Thursday, November 1, 2012

Group membership and commitment to goals



One of the local high schools has an interesting fundraising tradition for their marching band.  Each instrument section goes out as a group and “infests” someone’s yard with pink plastic flamingoes.  Then, they request a donation to clear up the infestation.  The kids get to bond while collecting funds for the band, and the sections engage in a friendly competition to see who can collect the most money.
 How does this kind of group identity influence people’s commitment to a goal like raising funds?
 This question was explored in a paper in the August, 2011 issue of the Journal of Experimental Psychology: General by Ayelet Fishbach, Marlone Henderson, and Minjung Koo.  They suggest that people’s commitment to a group affects commitment to a goal differently depending on how the goal is framed.   
 When people do not feel strongly that they are members of a group, then just being part of the group does not give them a sense that the goal is important.  Instead, they try to estimate how important the goal is to the other individuals.  The best way to do that is to see how much progress the group members have already made on the goal.  The more progress that has been made, the more strongly these people will commit to the goal.
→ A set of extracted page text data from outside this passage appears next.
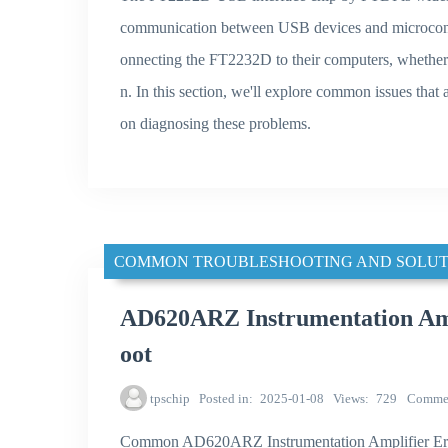
communication between USB devices and microcontr
onnecting the FT2232D to their computers, whether 
n. In this section, we'll explore common issues th
on diagnosing these problems.
COMMON TROUBLESHOOTING AND SOLUT
AD620ARZ Instrumentation Amp
oot
tpschip
Posted in
2025-01-08
Views
729
Comme
Common AD620ARZ Instrumentation Amplifier Er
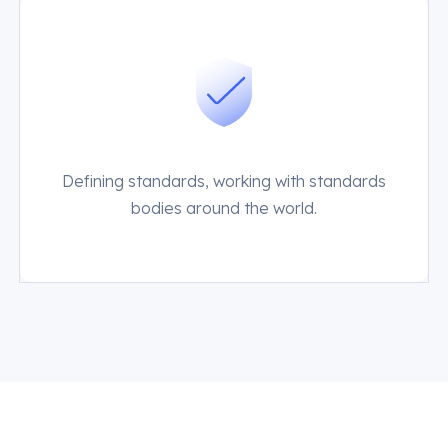
Defining standards, working with standards
bodies around the world.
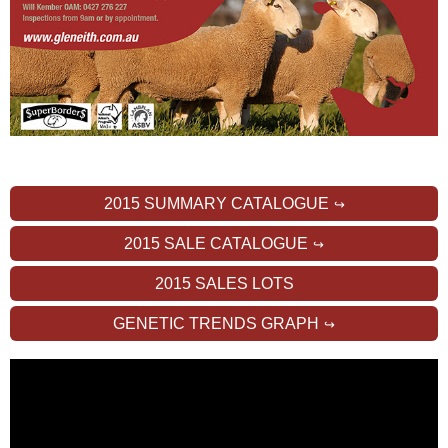
2015 SUMMARY CATALOGUE
2015 SALE CATALOGUE
2015 SALES LOTS
GENETIC TRENDS GRAPH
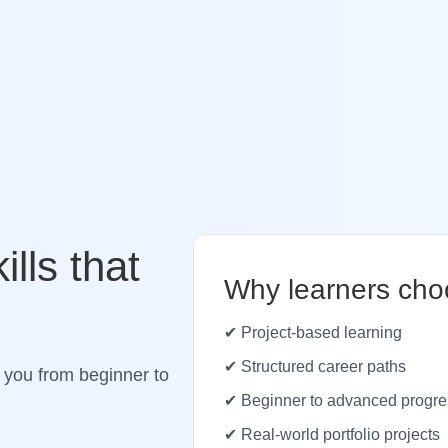
ills that
Why learners cho
✔ Project-based learning
✔ Structured career paths
 you from beginner to
✔ Beginner to advanced progre
✔ Real-world portfolio projects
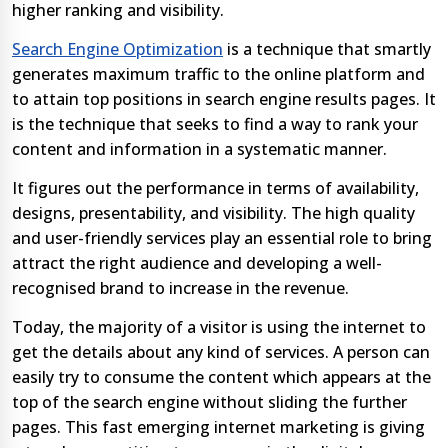
higher ranking and visibility.
Search Engine Optimization
is a technique that smartly
generates maximum traffic to the online platform and
to attain top positions in search engine results pages. It
is the technique that seeks to find a way to rank your
content and information in a systematic manner.
It figures out the performance in terms of availability,
designs, presentability, and visibility. The high quality
and user-friendly services play an essential role to bring
attract the right audience and developing a well-
recognised brand to increase in the revenue.
Today, the majority of a visitor is using the internet to
get the details about any kind of services. A person can
easily try to consume the content which appears at the
top of the search engine without sliding the further
pages. This fast emerging internet marketing is giving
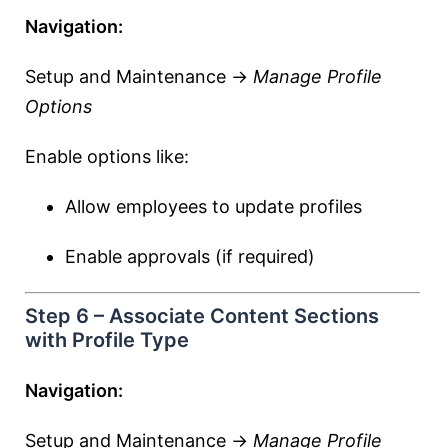
Navigation:
Setup and Maintenance →
Manage Profile
Options
Enable options like:
Allow employees to update profiles
Enable approvals (if required)
Step 6 – Associate Content Sections
with Profile Type
Navigation:
Setup and Maintenance →
Manage Profile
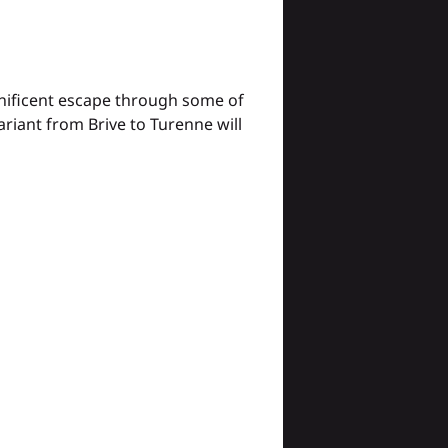
gnificent escape through some of
riant from Brive to Turenne will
 Those people who feel more strongly attached to the group have a commitment to the goal just because they are part of the group.  For them, they are interested in helping the group succeed, and so they are more motivated by seeing how far there is to go to reach the goal than by seeing how much progress has been made so far.
 In one study, college students were told that they were going to be assigned to a group that had to generate ideas for a project.  They were shown the group members who had already been selected and those members were either all from the same school as the participant, or they came from different schools.  Having students who came from the same school gave the participants a greater sense of belonging to the group. 
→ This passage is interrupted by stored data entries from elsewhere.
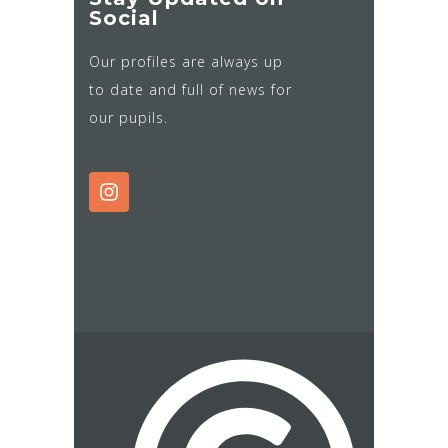
Social
Our profiles are always up
to date and full of news for
our pupils.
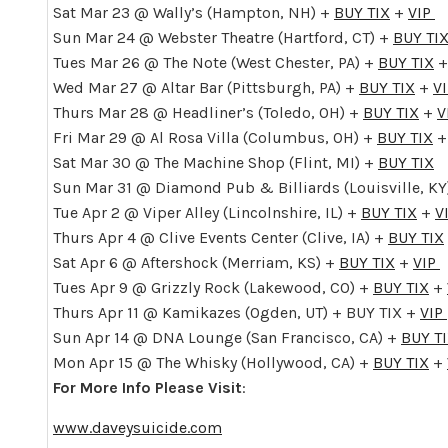
Sat Mar 23 @ Wally’s (Hampton, NH) +
BUY TIX
+
VIP
Sun Mar 24 @ Webster Theatre (Hartford, CT) +
BUY TI
Tues Mar 26 @ The Note (West Chester, PA) +
BUY TIX
Wed Mar 27 @ Altar Bar (Pittsburgh, PA) +
BUY TIX
+
V
Thurs Mar 28 @ Headliner’s (Toledo, OH) +
BUY TIX
+
V
Fri Mar 29 @ Al Rosa Villa (Columbus, OH) +
BUY TIX
Sat Mar 30 @ The Machine Shop (Flint, MI) +
BUY TIX
Sun Mar 31 @ Diamond Pub & Billiards (Louisville, KY
Tue Apr 2 @ Viper Alley (Lincolnshire, IL) +
BUY TIX
+
V
Thurs Apr 4 @ Clive Events Center (Clive, IA) +
BUY TIX
Sat Apr 6 @ Aftershock (Merriam, KS) +
BUY TIX
+
VIP
Tues Apr 9 @ Grizzly Rock (Lakewood, CO) +
BUY TIX
+
Thurs Apr 11 @ Kamikazes (Ogden, UT) + BUY TIX +
VIP
Sun Apr 14 @ DNA Lounge (San Francisco, CA) +
BUY T
Mon Apr 15 @ The Whisky (Hollywood, CA) +
BUY TIX
+
For More Info Please Visit
:
www.daveysuicide.com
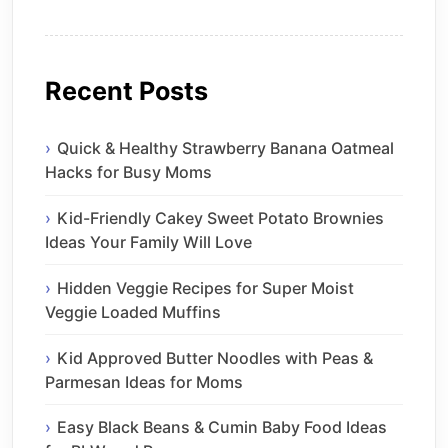
Recent Posts
Quick & Healthy Strawberry Banana Oatmeal
Hacks for Busy Moms
Kid-Friendly Cakey Sweet Potato Brownies
Ideas Your Family Will Love
Hidden Veggie Recipes for Super Moist
Veggie Loaded Muffins
Kid Approved Butter Noodles with Peas &
Parmesan Ideas for Moms
Easy Black Beans & Cumin Baby Food Ideas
 Participants were told that the goal for the group was to generate at least 50 ideas for a marketing campaign.  Half of the participants were told that the group members who had gone so far had generated 24 ideas total.  The other half of the participants were told that after the initial group members had gone there were still 26 ideas left to be generated.  Then, they were asked to come up with ideas for the group.
 Consistent with the proposed influence of group membership on motivation, when the group consisted of students from many different schools, participants generated more ideas when the progress was framed in terms of the number of ideas already generated rather than the number of ideas yet to be generated.  When the group consisted of students from the same school, then participants generated more ideas when they were focused on the number of ideas yet to be generated rather than on the number of ideas generated so far.
 As another example, participants from a university in the Midwest read about wildfires in California.  The description either focused on California as being distant from the Midwest (saying Californians and referring to the victims using the pronouns “they” and “them”) or they focused on the group identity of Californians and Midwesterners as Americans (and using pronouns like “we”). 
 People who read the description using the pronouns “they” and “them” were more interested in giving money to help the victims of the wildfires if they were told how much money had been collected so far than if they were told how much remained in the goal to raise $10,000.  Those people who read the description using pronouns like “we” and focusing on common group membership were more interested in giving money if they were told about the amount that remained to be collected rather than the amount collected so far.
 These results demonstrate why it can be so difficult to figure out how to motivate group members.  The level of motivation that group members have for a goal depends both on how strongly each person identifies with the group and how people think about progress toward the goal.
 For the high school band, of course, everyone seems strongly committed to being a part of the group.  For them, then, it is probably best to focus on how much remains to be done to achieve their goal.